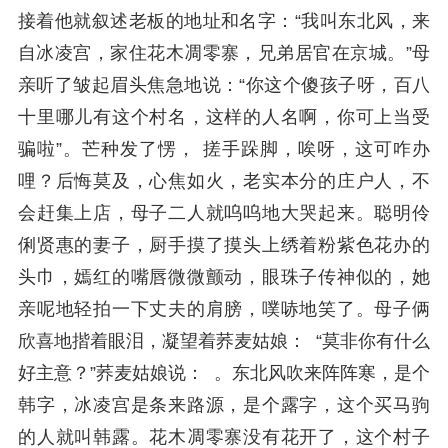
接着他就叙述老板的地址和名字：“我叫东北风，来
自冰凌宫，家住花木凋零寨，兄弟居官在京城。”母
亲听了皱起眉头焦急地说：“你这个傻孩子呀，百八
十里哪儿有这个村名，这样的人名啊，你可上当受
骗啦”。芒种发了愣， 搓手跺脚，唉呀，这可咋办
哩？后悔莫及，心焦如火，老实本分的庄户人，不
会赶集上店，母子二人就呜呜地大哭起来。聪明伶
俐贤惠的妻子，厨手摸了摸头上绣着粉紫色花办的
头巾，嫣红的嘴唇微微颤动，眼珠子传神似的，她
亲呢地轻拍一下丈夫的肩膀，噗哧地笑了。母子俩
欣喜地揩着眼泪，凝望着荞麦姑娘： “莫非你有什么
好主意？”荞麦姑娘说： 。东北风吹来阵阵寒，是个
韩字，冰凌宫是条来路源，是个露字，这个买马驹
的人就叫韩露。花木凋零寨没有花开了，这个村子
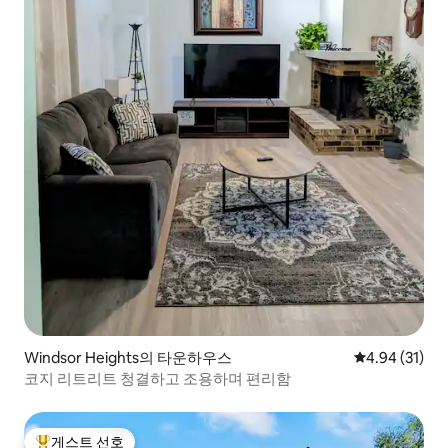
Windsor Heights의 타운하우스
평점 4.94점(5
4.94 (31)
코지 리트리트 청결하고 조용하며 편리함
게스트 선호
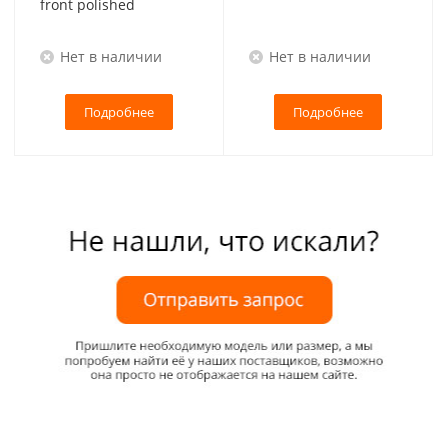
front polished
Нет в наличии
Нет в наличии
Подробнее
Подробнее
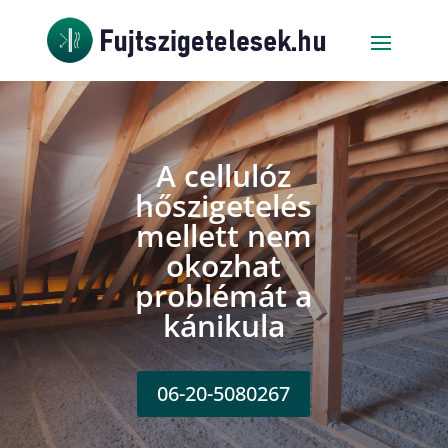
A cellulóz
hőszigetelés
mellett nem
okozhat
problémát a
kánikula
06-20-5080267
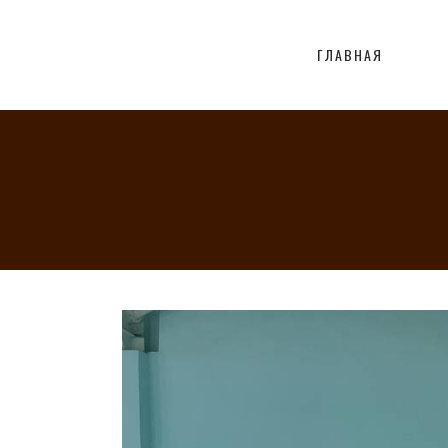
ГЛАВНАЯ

==

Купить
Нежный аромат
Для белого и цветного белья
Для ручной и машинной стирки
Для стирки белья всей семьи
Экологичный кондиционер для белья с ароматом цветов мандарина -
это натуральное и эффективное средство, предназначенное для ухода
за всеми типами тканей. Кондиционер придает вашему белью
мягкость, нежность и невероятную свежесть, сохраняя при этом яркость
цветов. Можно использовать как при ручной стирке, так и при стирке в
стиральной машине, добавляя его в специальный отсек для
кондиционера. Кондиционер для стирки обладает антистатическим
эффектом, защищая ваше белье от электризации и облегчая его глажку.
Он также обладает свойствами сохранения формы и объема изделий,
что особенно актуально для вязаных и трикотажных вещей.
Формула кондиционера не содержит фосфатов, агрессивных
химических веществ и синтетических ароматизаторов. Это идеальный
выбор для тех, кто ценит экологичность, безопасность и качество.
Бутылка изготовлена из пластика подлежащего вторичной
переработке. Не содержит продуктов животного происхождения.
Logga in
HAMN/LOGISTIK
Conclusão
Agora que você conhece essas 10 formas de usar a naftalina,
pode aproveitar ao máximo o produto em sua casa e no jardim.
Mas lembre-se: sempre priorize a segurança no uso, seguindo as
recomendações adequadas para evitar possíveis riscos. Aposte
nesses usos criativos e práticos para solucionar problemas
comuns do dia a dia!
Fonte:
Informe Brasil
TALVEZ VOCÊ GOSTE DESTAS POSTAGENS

[WORK REQUIRED]
Return every line of the material in which the word "цветов" is found.

[RESPONSE FOR THIS EXERCISE]
Экологичный кондиционер для белья с ароматом цветов мандарина -
цветов. Можно использовать как при ручной стирке, так и при стирке в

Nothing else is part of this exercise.